我的問題,讓連夜默了一會兒,良久之後,他抬眼深深看我,一字一頓。

「若是我說……幼年時我就曾見過你,你信是不信?」

我愣了愣,然後眨了眨眼,望著他那張好看的俊顏,我回答得萬分誠懇。

「不信。」

師娘說,她撿起我時我尚且縮在襁褓里,襁褓里的話,也就是嬰兒了吧?

我從做嬰兒起就上了青城山,七歲之前又從未下來過,連夜所謂的幼年相見,根本就不可能成立。
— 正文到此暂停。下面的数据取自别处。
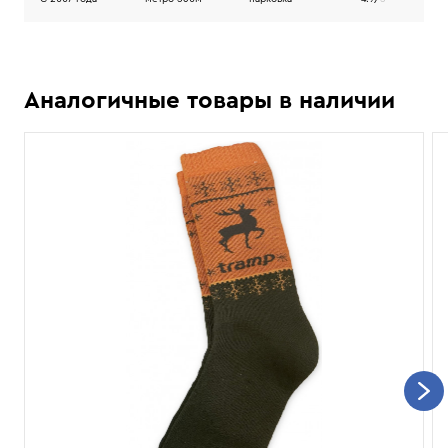
Аналогичные товары в наличии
我的斬釘截鐵以及毫不猶豫,令連夜嘴角抽了一抽,他秀眉一挑,攤手朝我苦笑著道。

「你既不信,那我還說它作甚。」

「要說的,要說的。」一听他不講了,我有些慌,一本正經地拉住他的手,我一臉的唯恐天下不亂的湊熱鬧表情,「好陛下,乖陛下,我最愛听人編故事了啊,你且說來听听!」

他又是嘴角一抽。

我見他眉宇間似乎當真漾了幾分惱意,不由地軟了腔調,哄著他說,「你說,你說,你說完我再決定信是不信。」

連夜嘴角第三次抽了一抽,卻好在沒同我計較,而是陰沉著臉色,很慢很慢地講起了我們的初次相遇。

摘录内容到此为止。